Compression strategy:
  JPEG → WebP: 30-40% smaller at same visual quality
  Lossy compression: quality=85 for thumbnails, quality=92 for standard
  Progressive JPEG: browser shows low-quality preview while downloading
  Result: 40% reduction in CDN egress cost

CDN cache hit rate: ~95% for thumbnails, ~80% for standard resolution
  (recently uploaded photos by celebrities get >1B serves from CDN, zero S3 cost)
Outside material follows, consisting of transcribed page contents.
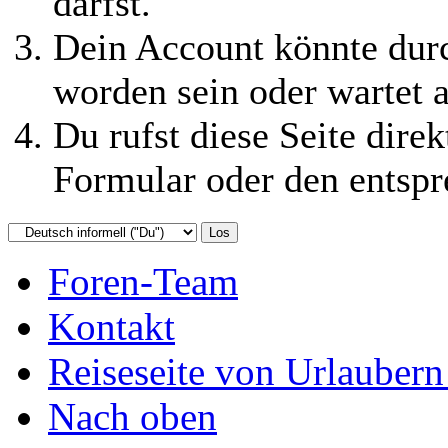
darfst.
Dein Account könnte durc
worden sein oder wartet a
Du rufst diese Seite direk
Formular oder den entspr
Foren-Team
Kontakt
Reiseseite von Urlaubern
Nach oben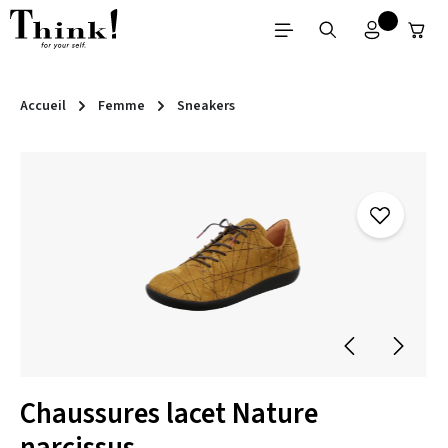
Passer au contenu principal
Accueil
Femme
Sneakers
Ignorer la galerie d'images
Chaussures lacet Nature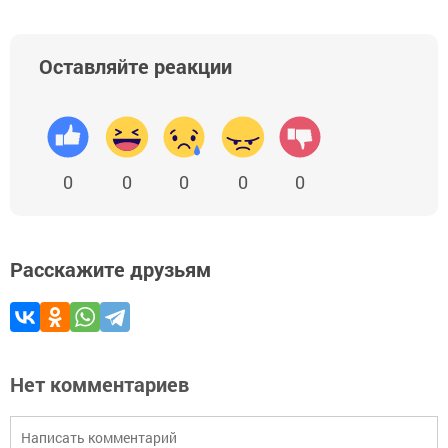
Оставляйте реакции
0
0
0
0
0
Расскажите друзьям
Нет комментариев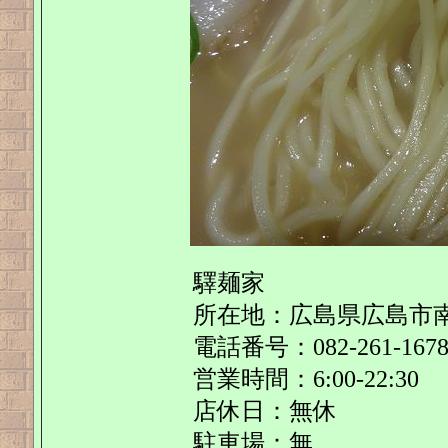
驛麺家
所在地：広島県広島市南区
電話番号：082-261-167
営業時間：6:00-22:30
店休日：無休
駐車場：無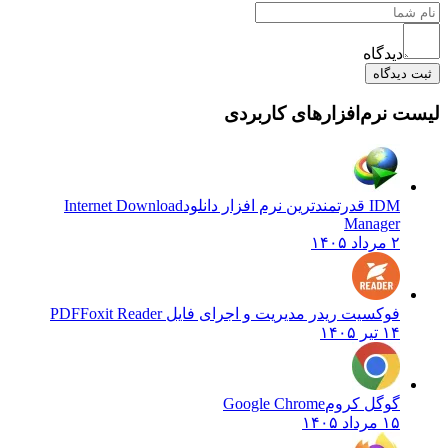
دیدگاه
ثبت دیدگاه
یست نرم‌افزارهای کاربردی
IDM قدرتمندترین نرم افزار دانلود
Internet Download
Manager
۲ مرداد ۱۴۰۵
فوکسیت ریدر مدیریت و اجرای فایل PDF
Foxit Reader
۱۴ تیر ۱۴۰۵
گوگل کروم
Google Chrome
۱۵ مرداد ۱۴۰۵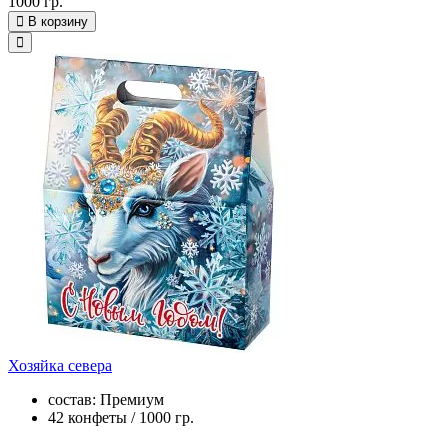
1000 гр.
В корзину
Хозяйка севера
состав: Премиум
42 конфеты / 1000 гр.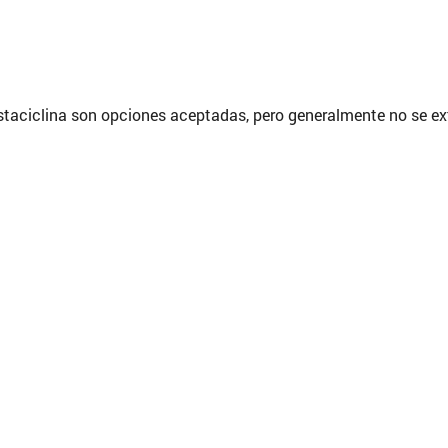
prostaciclina son opciones aceptadas, pero generalmente no se e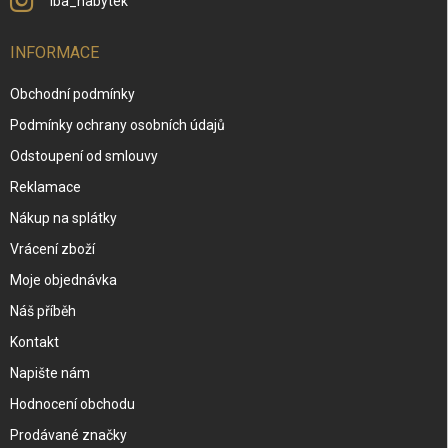
iba_nabytek
INFORMACE
Obchodní podmínky
Podmínky ochrany osobních údajů
Odstoupení od smlouvy
Reklamace
Nákup na splátky
Vrácení zboží
Moje objednávka
Náš příběh
Kontakt
Napište nám
Hodnocení obchodu
Prodávané značky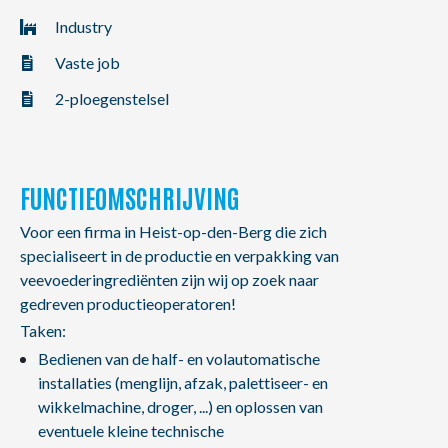
NL
FR
EN
Industry
Vaste job
2-ploegenstelsel
FUNCTIEOMSCHRIJVING
Voor een firma in Heist-op-den-Berg die zich
specialiseert in de productie en verpakking van
veevoederingrediënten zijn wij op zoek naar
gedreven productieoperatoren!
Taken:
Bedienen van de half- en volautomatische
installaties (menglijn, afzak, palettiseer- en
wikkelmachine, droger, ...) en oplossen van
eventuele kleine technische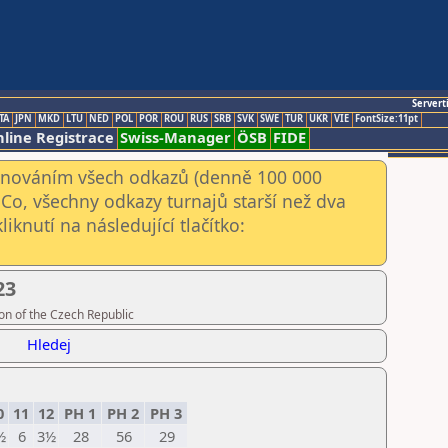
Servert
TA
JPN
MKD
LTU
NED
POL
POR
ROU
RUS
SRB
SVK
SWE
TUR
UKR
VIE
FontSize:11pt
line Registrace
Swiss-Manager
ÖSB
FIDE
kenováním všech odkazů (denně 100 000
Co, všechny odkazy turnajů starší než dva
iknutí na následující tlačítko:
23
on of the Czech Republic
Hledej
0
11
12
PH 1
PH 2
PH 3
½
6
3½
28
56
29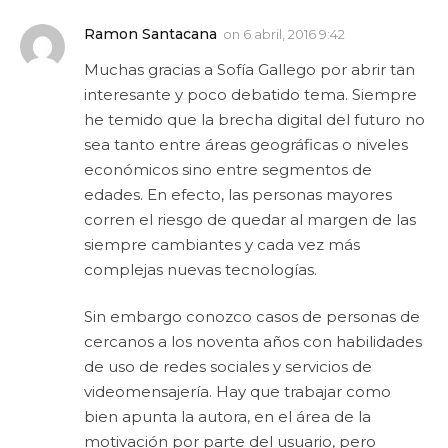
Ramon Santacana
on
6 abril, 2016 9:42
Muchas gracias a Sofía Gallego por abrir tan
interesante y poco debatido tema. Siempre
he temido que la brecha digital del futuro no
sea tanto entre áreas geográficas o niveles
económicos sino entre segmentos de
edades. En efecto, las personas mayores
corren el riesgo de quedar al margen de las
siempre cambiantes y cada vez más
complejas nuevas tecnologías.
Sin embargo conozco casos de personas de
cercanos a los noventa años con habilidades
de uso de redes sociales y servicios de
videomensajería. Hay que trabajar como
bien apunta la autora, en el área de la
motivación por parte del usuario, pero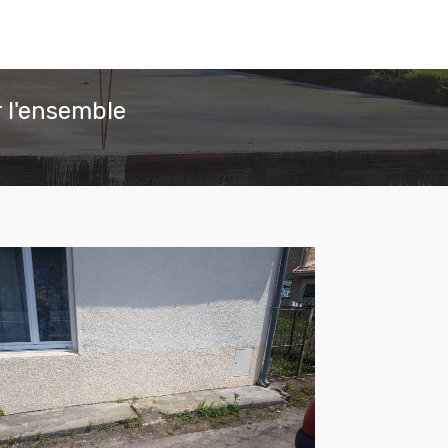
 l'ensemble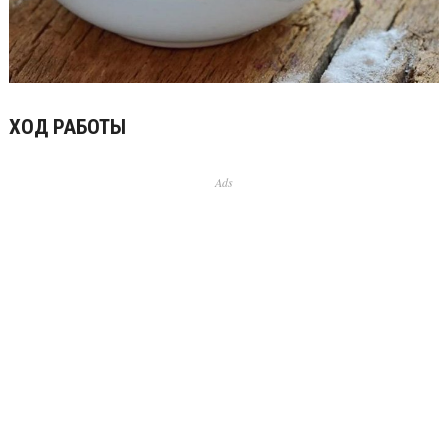
ХОД РАБОТЫ
Ads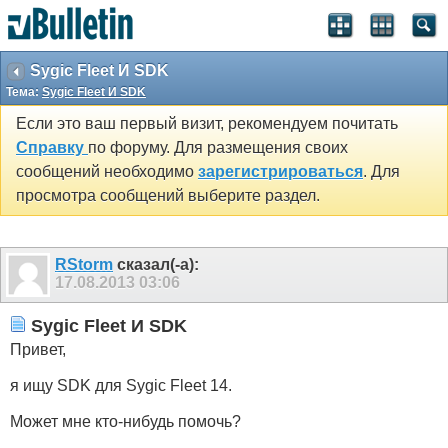
Sygic Fleet И SDK
Тема:
Sygic Fleet И SDK
Если это ваш первый визит, рекомендуем почитать
Справку
по форуму. Для размещения своих
сообщений необходимо
зарегистрироваться
. Для
просмотра сообщений выберите раздел.
RStorm
сказал(-а):
17.08.2013
03:06
Sygic Fleet И SDK
Привет,
я ищу SDK для Sygic Fleet 14.
Может мне кто-нибудь помочь?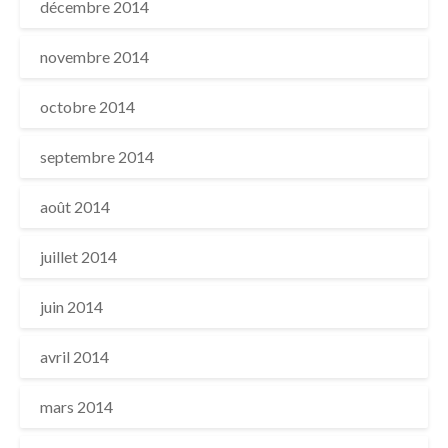
décembre 2014
novembre 2014
octobre 2014
septembre 2014
août 2014
juillet 2014
juin 2014
avril 2014
mars 2014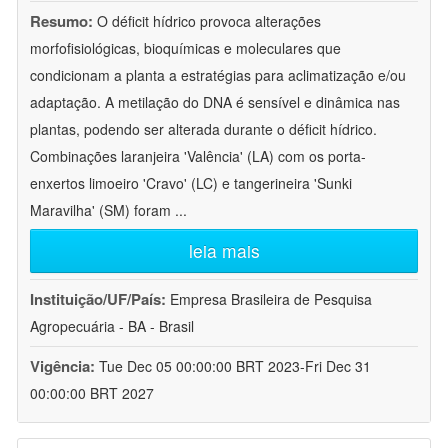
Resumo:
O déficit hídrico provoca alterações
morfofisiológicas, bioquímicas e moleculares que
condicionam a planta a estratégias para aclimatização e/ou
adaptação. A metilação do DNA é sensível e dinâmica nas
plantas, podendo ser alterada durante o déficit hídrico.
Combinações laranjeira 'Valência' (LA) com os porta-
enxertos limoeiro 'Cravo' (LC) e tangerineira 'Sunki
Maravilha' (SM) foram
...
leia mais
Instituição/UF/País:
Empresa Brasileira de Pesquisa
Agropecuária - BA - Brasil
Vigência:
Tue Dec 05 00:00:00 BRT 2023-Fri Dec 31
00:00:00 BRT 2027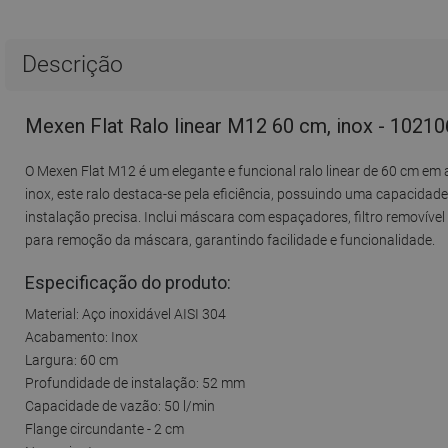
Descrição
Mexen Flat Ralo linear M12 60 cm, inox - 1021
O Mexen Flat M12 é um elegante e funcional ralo linear de 60 cm em
inox, este ralo destaca-se pela eficiência, possuindo uma capacida
instalação precisa. Inclui máscara com espaçadores, filtro removíve
para remoção da máscara, garantindo facilidade e funcionalidade.
Especificação do produto:
Material: Aço inoxidável AISI 304
Acabamento: Inox
Largura: 60 cm
Profundidade de instalação: 52 mm
Capacidade de vazão: 50 l/min
Flange circundante - 2 cm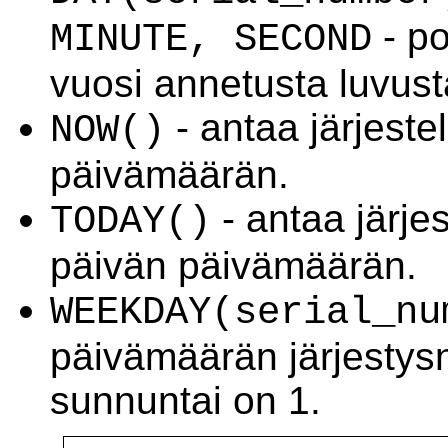
- po
MINUTE, SECOND
vuosi annetusta luvust
- antaa järjest
NOW()
päivämäärän.
- antaa järje
TODAY()
päivän päivämäärän.
WEEKDAY(serial_nu
päivämäärän järjesty
sunnuntai on 1.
Explore Page: Content Discovery via Graph Signals

Instagram Explore shows content from people you DON'T follow.
Goal: maximize engagement while introducing users to new creators.

Signal types:

  1. Interest graph (most important):
     Cluster users by engagement patterns
     "Users like Alice (who likes dog photos) also engage with these accounts"
     Graph-based clustering → interest communities

  2. Content understanding:
     Computer vision: classify photo content (food, fashion, travel, etc.)
     Match user's historically engaged categories

  3. Social graph proximity:
     Posts liked by people I follow → second-degree signal
     "12 people you follow saved this post" → strong interest signal

  4. Trending:
     Posts with unusually high engagement velocity in past 1 hour
     ZADD trending:explore post_id {velocity_score}

Candidate generation → ranking pipeline:
  1. Retrieve ~10K candidates from interest graph + social graph + trending
  2. ML ranking model (same as feed): predict P(like), P(save), P(follow)
  3. Diversity enforcement: max 1 post per creator in top 50
  4. Safety filter: verified brand-safe content only for non-personalized positions
  5. Novelty boost: content user hasn't seen before gets a slight rank boost

Key difference from Feed:
  Feed: optimize for engagement with KNOWN creators (satisfaction)
  Explore: optimize for engagement + creator DISCOVERY (growth)
  Explore uses slightly higher novelty weight to surface new creators

SLOs & Error Budgets

Metric	Target	Rationale
Core user-facing availability	99.95%	Budget for planned maintenance + unplanned failures without user-visible outage.
p99 latency (critical path)	Problem-specific — state target early and tie to capacity math	Interview credibility comes from connecting SLO to architecture choices.
Error rate (5xx)	< 0.1%	Distinguishes transient blips from systemic failure requiring rollback.
Data durability	99.999999999% (11 nines) for committed writes	Define which operations require fsync/quorum vs async replication.

Incident Scenarios (2am reality)

Scenario	How you detect	Mitigation
Primary database unavailable	Health check failures, connection pool exhaustion alerts, elevated 5xx	Failover to replica / promote standby; enable read-only degraded mode if writes impossible; queue writes if async path exists
Traffic spike (10× normal)	RPS anomaly alert, autoscaling lag, latency SLO burn rate	Rate limit non-critical endpoints; scale read path horizontally; pre-warm caches; shed load on expensive operations
Bad deploy causing elevated errors	Canary metric regression, error budget burn, deployment correlation	Automated rollback within 5 minutes; feature flag kill switch; maintain N-1 compatibility

Cost Drivers (Staff lens)

Egress bandwidth and CDN (often dominates media/data-heavy systems)
Database storage + IOPS at scale (plan compaction, TTL, tiering)
Compute for async pipelines (right-size workers, spot instances for batch)
Managed service premiums vs operational headcount trade-off

Multi-Region & DR

Start single-region with cross-AZ redundancy. Add read replicas in secondary region for DR. Move to active-active only when latency SLO or data residency requires it — accept conflict resolution complexity explicitly.